Read Surfaces and Essences: Analogy as the Fuel and Fire of Thinking Online
Authors: Douglas Hofstadter,Emmanuel Sander
In his protest, Hobbes is a bit like someone who screams in order to praise silence, or like evangelistic television preachers who whip up the masses by speaking of the sins that lead straight to hell while themselves engaging in the very acts of debauchery that they decry. His protest is also reminiscent of a paradoxical phrase that encapsulated the tragedy of the Vietnam war: “We destroyed the village in order to save it.” In short, Hobbes undermines his anti-metaphor credo by expressing it metaphorically.

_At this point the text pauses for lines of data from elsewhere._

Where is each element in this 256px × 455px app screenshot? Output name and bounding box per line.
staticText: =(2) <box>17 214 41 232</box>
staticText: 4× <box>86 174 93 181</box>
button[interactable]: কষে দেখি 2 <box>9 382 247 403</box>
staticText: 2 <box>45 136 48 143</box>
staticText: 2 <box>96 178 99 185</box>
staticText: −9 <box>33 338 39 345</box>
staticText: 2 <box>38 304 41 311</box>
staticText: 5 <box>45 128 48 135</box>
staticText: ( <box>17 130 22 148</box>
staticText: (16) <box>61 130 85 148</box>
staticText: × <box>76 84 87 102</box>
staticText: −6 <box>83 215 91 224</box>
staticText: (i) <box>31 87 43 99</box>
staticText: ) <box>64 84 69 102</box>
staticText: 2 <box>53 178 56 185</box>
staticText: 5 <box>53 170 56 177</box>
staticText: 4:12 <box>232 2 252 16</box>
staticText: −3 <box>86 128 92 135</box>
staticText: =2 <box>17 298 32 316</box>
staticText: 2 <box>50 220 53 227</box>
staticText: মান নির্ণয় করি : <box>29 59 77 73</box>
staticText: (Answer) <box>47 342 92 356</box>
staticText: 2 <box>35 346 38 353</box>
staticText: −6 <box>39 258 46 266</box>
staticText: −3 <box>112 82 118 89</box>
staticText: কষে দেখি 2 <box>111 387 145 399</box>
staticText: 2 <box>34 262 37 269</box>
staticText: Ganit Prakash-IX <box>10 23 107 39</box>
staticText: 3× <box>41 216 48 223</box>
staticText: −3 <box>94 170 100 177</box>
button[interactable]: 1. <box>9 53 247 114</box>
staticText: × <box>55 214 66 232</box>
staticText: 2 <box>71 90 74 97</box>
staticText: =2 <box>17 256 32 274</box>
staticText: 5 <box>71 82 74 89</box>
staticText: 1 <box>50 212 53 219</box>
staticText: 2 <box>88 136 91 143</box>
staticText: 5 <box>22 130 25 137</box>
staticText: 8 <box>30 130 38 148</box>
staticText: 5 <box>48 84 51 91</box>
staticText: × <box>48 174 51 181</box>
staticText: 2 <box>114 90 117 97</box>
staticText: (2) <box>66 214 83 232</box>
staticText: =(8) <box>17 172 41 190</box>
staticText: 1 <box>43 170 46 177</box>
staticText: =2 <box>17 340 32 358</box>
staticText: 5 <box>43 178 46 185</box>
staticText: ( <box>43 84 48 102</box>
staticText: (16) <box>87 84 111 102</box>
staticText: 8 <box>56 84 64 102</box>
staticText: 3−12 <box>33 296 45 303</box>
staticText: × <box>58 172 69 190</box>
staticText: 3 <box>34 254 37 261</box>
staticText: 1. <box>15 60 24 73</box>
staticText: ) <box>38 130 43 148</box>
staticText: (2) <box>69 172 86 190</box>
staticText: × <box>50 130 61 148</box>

The eleventh-century Benedictine monk Alberic of Monte Cassino never knew anything approaching the fame of Hobbes, but he too wrote a virulent diatribe against the use of metaphors in his book
The Flowers of Rhetoric.
Here is an excerpt:
Expressing oneself with metaphors has the quality of distracting a person’s attention from the specific qualities of the object being described; in one manner or another, this distracting of attention makes the object resemble something different; it dresses it, if one may put it thusly, in a new wedding dress, and in so dressing it, it suggests that a new kind of nobility has been accorded to the object… Were a meal were served in this fashion, it would disgust and nauseate us, and we would discard it… Consider that in one’s enthusiasm for giving pleasure through delicious novelty, it is unwise to begin by serving up flapdoodle. Be careful, I repeat, when you invite someone in the hopes of giving pleasure, that you not afflict him with so much malaise that he will vomit from it.
As we glide from “dressing an object in a new wedding dress” to “serving up flapdoodle” and “vomiting from it”, we are treated to one metaphor after another in a passage written for no other purpose than to criticize the use of metaphors.

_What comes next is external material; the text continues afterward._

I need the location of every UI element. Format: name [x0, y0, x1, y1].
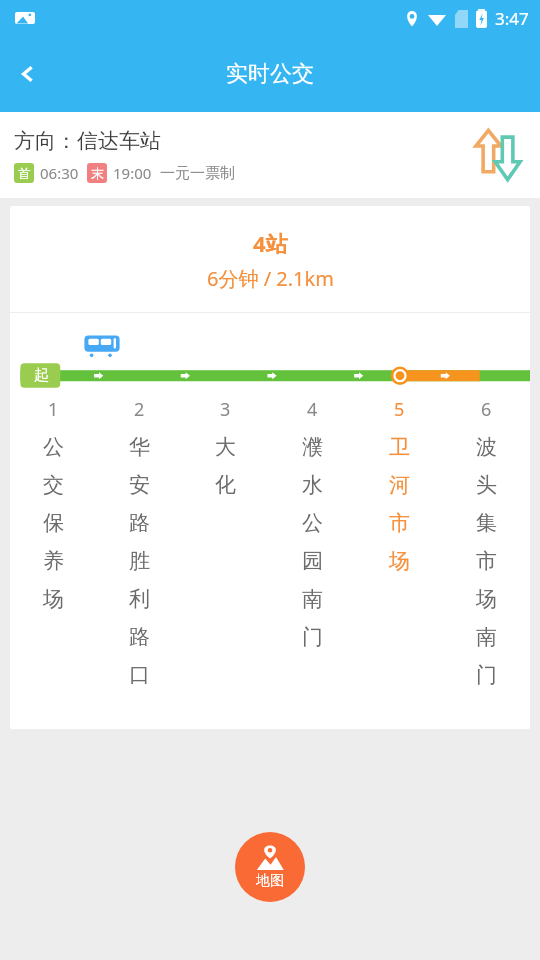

Eight centuries later, Gaston Bachelard, a highly respected French philosopher of science, did not completely avoid the same trap when he wrote: “A science that accepts images is, more than any other, a victim of metaphors. Consequently, the scientific mind must never cease to fight against images, against analogies, against metaphors.” But how can science become a “victim”, and how can a mind, scientific or otherwise, “constantly fight” against anything, unless they do so metaphorically?
And so, are analogies like seductive and dangerous siren songs, likely to lead us astray, or are they more like indispensable searchlights, without which we would be plunged in total darkness? If one never trusted a single analogy, how could one understand anything in this world? What, other than one’s past, can one rely on in grounding decisions that one makes when facing a new situation? And of course all situations
are
in fact new, from the largest and most abstract ones down to the tiniest and most concrete ones. There isn’t a single thought that isn’t deeply and multiply anchored in the past.

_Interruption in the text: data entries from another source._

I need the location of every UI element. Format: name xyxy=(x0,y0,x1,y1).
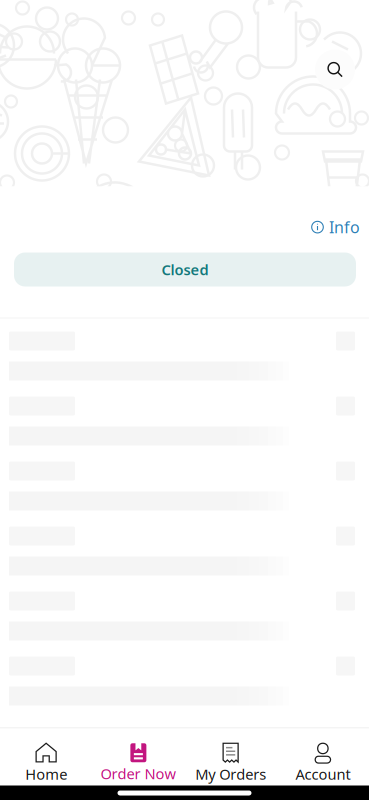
button[interactable]: Home xyxy=(0,727,92,787)
staticText: My Orders xyxy=(195,764,266,784)
button[interactable]: Search xyxy=(315,50,355,90)
staticText: Closed xyxy=(162,260,208,279)
staticText: Info xyxy=(329,216,360,238)
button[interactable]: Closed xyxy=(14,252,356,286)
staticText: Home xyxy=(25,764,67,784)
staticText: Order Now xyxy=(100,764,176,783)
button[interactable]: My Orders xyxy=(184,727,277,787)
staticText: Account xyxy=(295,764,350,784)
button[interactable]: Order Now xyxy=(92,728,184,786)
button[interactable]: Account xyxy=(277,727,369,787)
button[interactable]: Info xyxy=(305,214,366,241)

To use the elevator in an apartment building that one has never been in before, does one not tacitly depend on the analogy with countless elevators that one has used before? And when one examines this analogy, one sees that, despite its seeming blandness, it depends on numerous others. For example, once you’ve entered the elevator, you have to choose a small button you’ve never seen before, and you have to press it with a certain finger and a certain force, and you do that without thinking about it whatsoever (or more accurately, without noticing that you are thinking about it). This means that you are unconsciously depending on your prior experiences with thousands of buttons in hundreds of elevators (and also buttons on keyboards, stereo systems, dashboards, etc.), and that you are working out the best way to deal with this new button by relying on an analogy between it and your personal category
button
.
And when, after you’ve stepped out of the elevator and are just setting foot in the sixth-floor apartment, you see a big dog coming towards you, how do you deal with this situation if not on the basis of your prior experience with dogs, particularly large dogs? And much the same could be said for when you wash your hands in the sink that you’ve never seen before with soap that you’ve never touched before — not to mention the bathroom door, the doorknob, the electric switch, the faucet, the towel, all never before seen or touched.
And if you go into a grocery store that you’ve never seen before and are looking for the sugar or the olives or the paper towels, where do you go? Which aisle, which shelf, and how high up on the shelf? Without any conscious effort, you recall “the” spot where these articles are found in other familiar stores. Of course you’re not thinking of just
one
place, but of a collection of various places that you mentally superimpose. You think, “The sugar should be around
here”
, where the word “here” refers simultaneously to a collection of small areas in various familiar grocery stores and also to a small area in the new store, and it’s “right there” that one looks first of all.
How mundane is the scene of an employee who, requesting an extra day of vacation, says to her boss, “Last year you offered an extra weekend to Katyanna, so I was wondering if you would be able to give me just one extra day next month…” How could one do anything in life if one felt that it was crucial to be constantly on the alert in order to mercilessly squelch any resemblance that came to mind at any level of abstraction or concreteness? And worse yet, once we’d squelched them all, what would we then do? On what basis would we make even the tiniest decision?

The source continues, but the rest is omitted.